Dataset entries
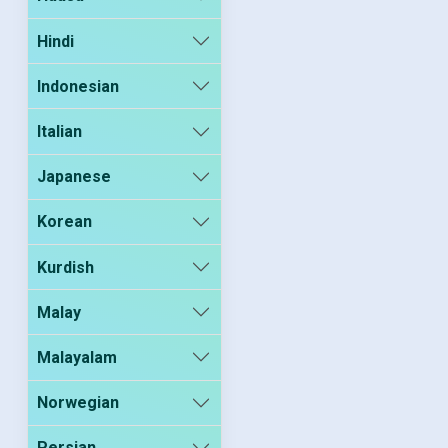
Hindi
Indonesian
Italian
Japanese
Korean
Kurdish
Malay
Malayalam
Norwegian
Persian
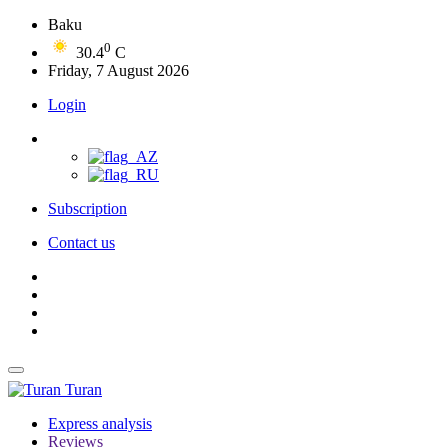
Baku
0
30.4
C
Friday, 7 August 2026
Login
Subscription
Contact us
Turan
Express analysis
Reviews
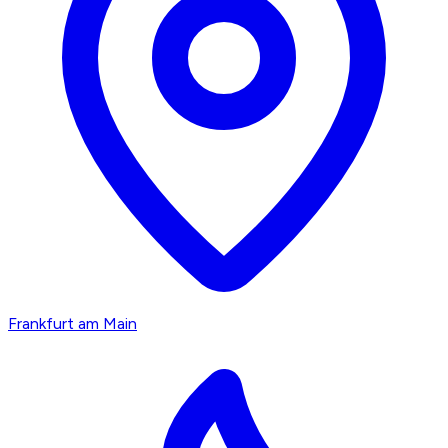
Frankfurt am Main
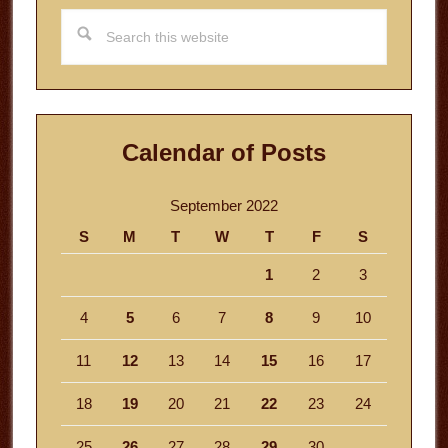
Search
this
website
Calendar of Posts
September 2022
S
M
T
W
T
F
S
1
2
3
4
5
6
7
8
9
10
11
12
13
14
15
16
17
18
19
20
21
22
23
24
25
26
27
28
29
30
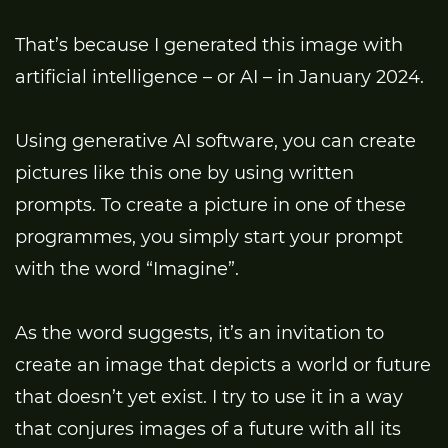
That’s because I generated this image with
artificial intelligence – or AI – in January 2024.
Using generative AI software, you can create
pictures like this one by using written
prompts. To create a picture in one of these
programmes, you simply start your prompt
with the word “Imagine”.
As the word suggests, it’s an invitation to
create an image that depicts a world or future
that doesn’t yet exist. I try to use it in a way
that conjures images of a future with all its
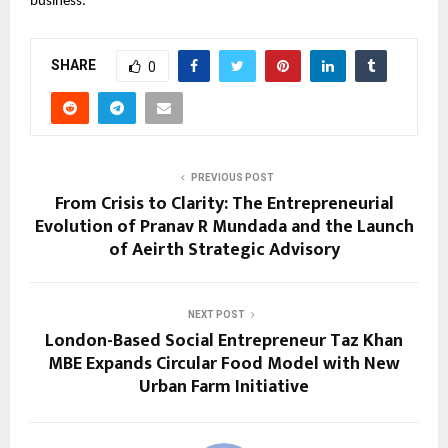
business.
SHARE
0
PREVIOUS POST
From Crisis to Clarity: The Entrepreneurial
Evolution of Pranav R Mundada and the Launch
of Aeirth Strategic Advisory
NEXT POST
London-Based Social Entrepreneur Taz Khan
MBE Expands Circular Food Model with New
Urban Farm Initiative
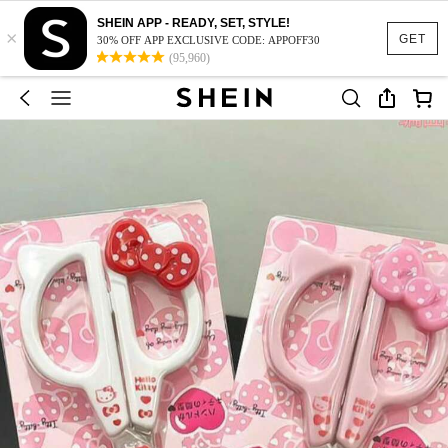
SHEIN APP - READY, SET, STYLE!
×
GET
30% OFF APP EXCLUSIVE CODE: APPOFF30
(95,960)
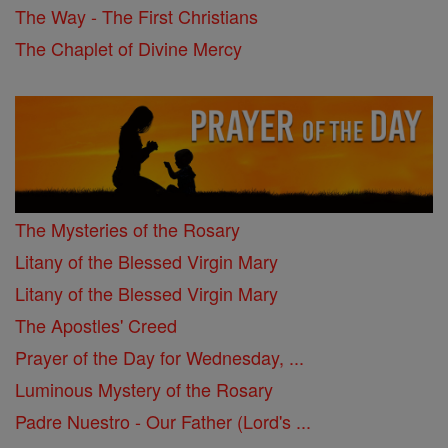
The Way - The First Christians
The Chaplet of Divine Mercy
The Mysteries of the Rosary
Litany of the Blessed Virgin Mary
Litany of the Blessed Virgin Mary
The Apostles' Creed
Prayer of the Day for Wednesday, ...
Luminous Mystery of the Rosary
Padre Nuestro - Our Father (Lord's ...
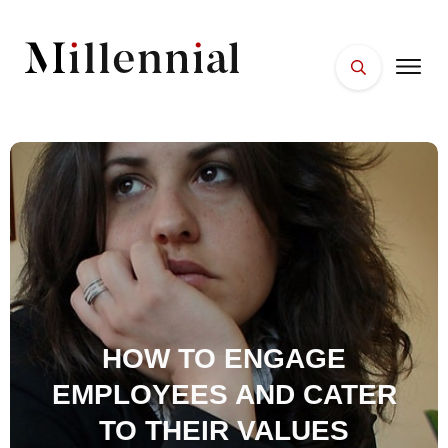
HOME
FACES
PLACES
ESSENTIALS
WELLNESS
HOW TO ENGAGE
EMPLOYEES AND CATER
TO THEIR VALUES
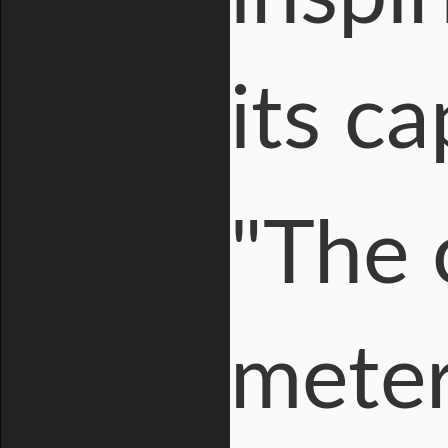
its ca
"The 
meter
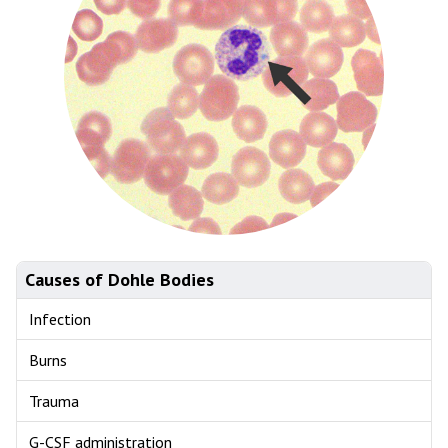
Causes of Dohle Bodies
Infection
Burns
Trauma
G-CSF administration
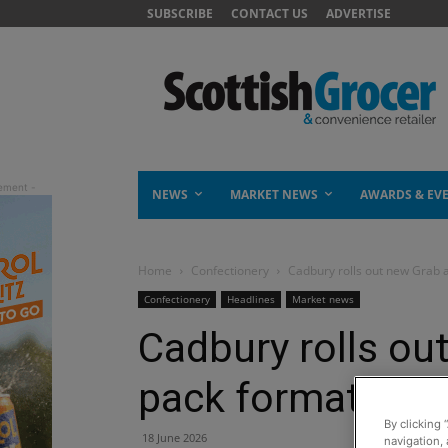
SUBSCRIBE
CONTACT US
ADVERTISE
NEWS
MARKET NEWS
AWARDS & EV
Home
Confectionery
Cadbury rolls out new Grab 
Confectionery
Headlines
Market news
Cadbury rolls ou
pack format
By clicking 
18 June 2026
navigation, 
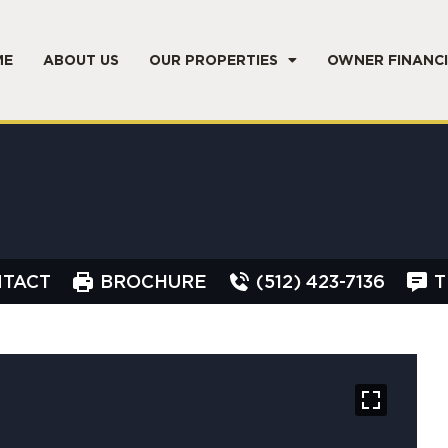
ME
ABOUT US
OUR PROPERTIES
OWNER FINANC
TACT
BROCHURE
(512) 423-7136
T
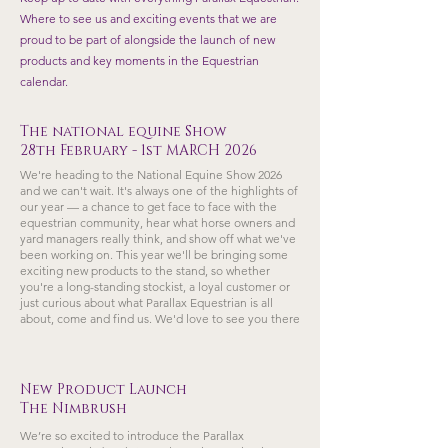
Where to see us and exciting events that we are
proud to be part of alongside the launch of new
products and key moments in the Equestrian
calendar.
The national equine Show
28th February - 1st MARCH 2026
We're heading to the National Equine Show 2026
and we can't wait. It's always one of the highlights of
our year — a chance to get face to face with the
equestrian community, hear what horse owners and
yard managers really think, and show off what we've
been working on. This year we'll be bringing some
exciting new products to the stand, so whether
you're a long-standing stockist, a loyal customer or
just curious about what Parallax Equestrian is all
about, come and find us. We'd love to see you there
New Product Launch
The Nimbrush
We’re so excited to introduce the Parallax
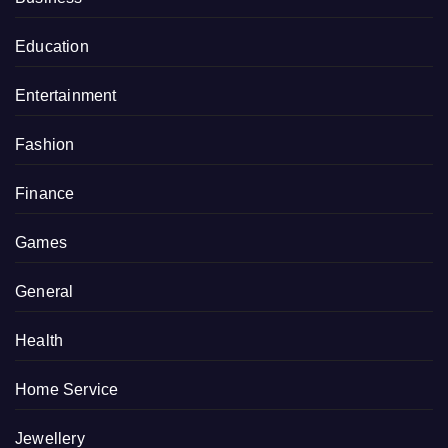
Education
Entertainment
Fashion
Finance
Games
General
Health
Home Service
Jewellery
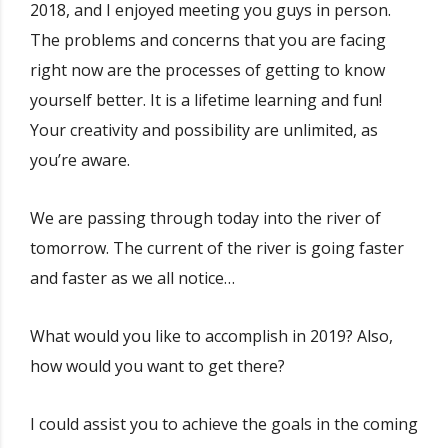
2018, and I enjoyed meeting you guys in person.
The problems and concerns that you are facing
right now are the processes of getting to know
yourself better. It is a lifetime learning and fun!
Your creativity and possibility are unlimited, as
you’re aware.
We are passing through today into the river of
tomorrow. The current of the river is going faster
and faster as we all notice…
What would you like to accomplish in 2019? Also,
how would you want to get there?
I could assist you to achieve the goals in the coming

_Task directions_
Please print every record above exactly, but leave the pictures out.

_Task response_
Hindi
Indonesian
Italian
Japanese
Korean
Kurdish
Malay
Malayalam
Norwegian
Persian
Baku
0
30.4
C
Friday, 7 August 2026
Login
Subscription
Contact us
Turan
Express analysis
Reviews
Frankfurt am Main
Search
this
website
Calendar of Posts
September 2022
S
M
T
W
T
F
S
1
2
3
4
5
6
7
8
9
10
11
12
13
14
15
16
17
18
19
20
21
22
23
24
25
26
27
28
29
30
That’s because I generated this image with
artificial intelligence – or AI – in January 2024.
Using generative AI software, you can create
pictures like this one by using written
prompts. To create a picture in one of these
programmes, you simply start your prompt
with the word “Imagine”.
As the word suggests, it’s an invitation to
create an image that depicts a world or future
that doesn’t yet exist. I try to use it in a way
that conjures images of a future with all its
business.
SHARE
0
PREVIOUS POST
From Crisis to Clarity: The Entrepreneurial
Evolution of Pranav R Mundada and the Launch
of Aeirth Strategic Advisory
NEXT POST
London-Based Social Entrepreneur Taz Khan
MBE Expands Circular Food Model with New
Urban Farm Initiative
SHEIN APP - READY, SET, STYLE!
×
GET
30% OFF APP EXCLUSIVE CODE: APPOFF30
(95,960)
The Way - The First Christians
The Chaplet of Divine Mercy
The Mysteries of the Rosary
Litany of the Blessed Virgin Mary
Litany of the Blessed Virgin Mary
The Apostles' Creed
Prayer of the Day for Wednesday, ...
Luminous Mystery of the Rosary
Padre Nuestro - Our Father (Lord's ...
HOME
FACES
PLACES
ESSENTIALS
WELLNESS
HOW TO ENGAGE
EMPLOYEES AND CATER
TO THEIR VALUES
its ca
"The 
meter
Causes of Dohle Bodies
Infection
Burns
Trauma
G-CSF administration
SUBSCRIBE
CONTACT US
ADVERTISE
NEWS
MARKET NEWS
AWARDS & EV
Home
Confectionery
Cadbury rolls out new Grab 
Confectionery
Headlines
Market news
Cadbury rolls ou
pack format
By clicking 
18 June 2026
navigation, 
ME
ABOUT US
OUR PROPERTIES
OWNER FINANC
TACT
BROCHURE
(512) 423-7136
T
Where to see us and exciting events that we are
proud to be part of alongside the launch of new
products and key moments in the Equestrian
calendar.
The national equine Show
28th February - 1st MARCH 2026
We're heading to the National Equine Show 2026
and we can't wait. It's always one of the highlights of
our year — a chance to get face to face with the
equestrian community, hear what horse owners and
yard managers really think, and show off what we've
been working on. This year we'll be bringing some
exciting new products to the stand, so whether
you're a long-standing stockist, a loyal customer or
just curious about what Parallax Equestrian is all
about, come and find us. We'd love to see you there
New Product Launch
The Nimbrush
We’re so excited to introduce the Parallax
Education
Entertainment
Fashion
Finance
Games
General
Health
Home Service
Jewellery
2018, and I enjoyed meeting you guys in person.
The problems and concerns that you are facing
right now are the processes of getting to know
yourself better. It is a lifetime learning and fun!
Your creativity and possibility are unlimited, as
you’re aware.
We are passing through today into the river of
tomorrow. The current of the river is going faster
and faster as we all notice…
What would you like to accomplish in 2019? Also,
how would you want to get there?
I could assist you to achieve the goals in the coming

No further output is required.